There will be concerns that soldiers across West and Central Africa could be taking inspiration from coups in neighbors which have shown the relative ease with which regime change can be enforced — for example, Gabon’s putschists are holding Bongo under house arrest in much the same way that Niger’s military junta has held the elected president captive. However, the underlying frustrations are always local. In Gabon, the coup seems to be a reaction to the dynastic rule of the Bongo family — whose 56-year rule of the oil-rich nation hasn’t translated into wealth for most citizens. The opposition cried foul even before Bongo was announced as the winner of the election but the government blocked internet access in the wake of Saturday’s vote and provisionally banned three French broadcasters over their election coverage, which effectively stripped dissenters of a voice.
The situation in Gabon is a reminder that frustration grows when citizens feel unable to hold governments accountable for their policies and vote them out — a basic tenet of democracy. Bongo’s previous election victories were disputed as fraudulent by opponents and a change to voting papers just weeks before this year’s election prompted criticism.

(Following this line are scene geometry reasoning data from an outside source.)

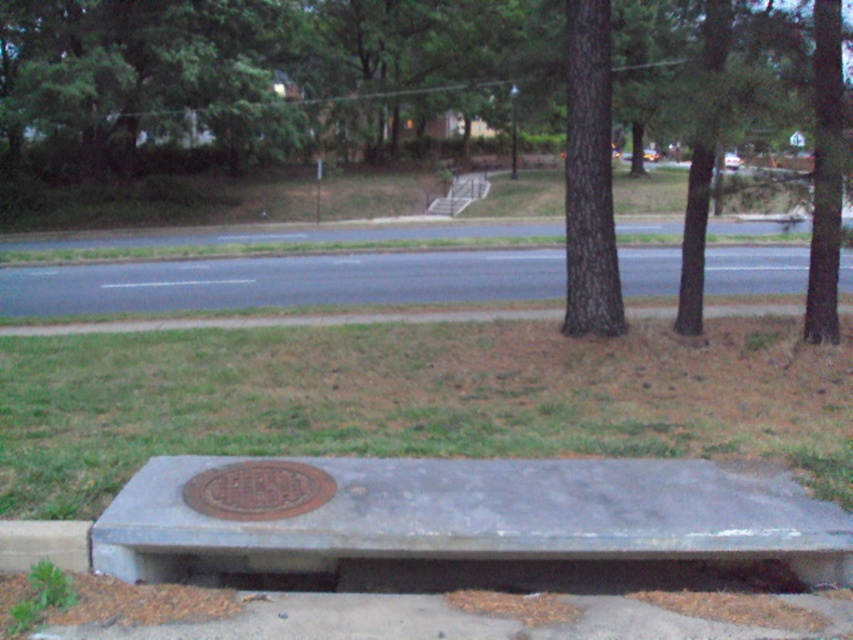 Question: Is green grass at lower center to the left of gray concrete curb at lower left from the viewer's perspective?

Choices:
 (A) yes
 (B) no

Answer: (B)

Question: Is green grass at lower center positioned before brown rough bark tree at center?

Choices:
 (A) no
 (B) yes

Answer: (B)

Question: Which object is closer to the camera taking this photo?

Choices:
 (A) rusty metal manhole cover at center
 (B) smooth concrete bench at center

Answer: (B)

Question: Is green grass at lower center smaller than rusty metal manhole cover at center?

Choices:
 (A) no
 (B) yes

Answer: (A)

Question: Which object is closer to the camera taking this photo?

Choices:
 (A) green grass at lower center
 (B) smooth concrete bench at center

Answer: (B)

Question: Which point is farther to the camera?

Choices:
 (A) brown textured tree at center
 (B) rusty metal manhole cover at center
 (C) gray concrete curb at lower left

Answer: (A)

Other African leaders should take note. In Zimbabwe — which, like Gabon, has been dominated by one ruling party for decades — Emmerson Mnangagwa was declared winner of the Aug. 23 presidential election after an electoral process that was widely criticized by international observers. But, as we’ve seen over the years, military regimes may talk about acting in the best interests of citizens but they tend to hold on to power rather than handing over to democratically elected figures with a mandate to rule.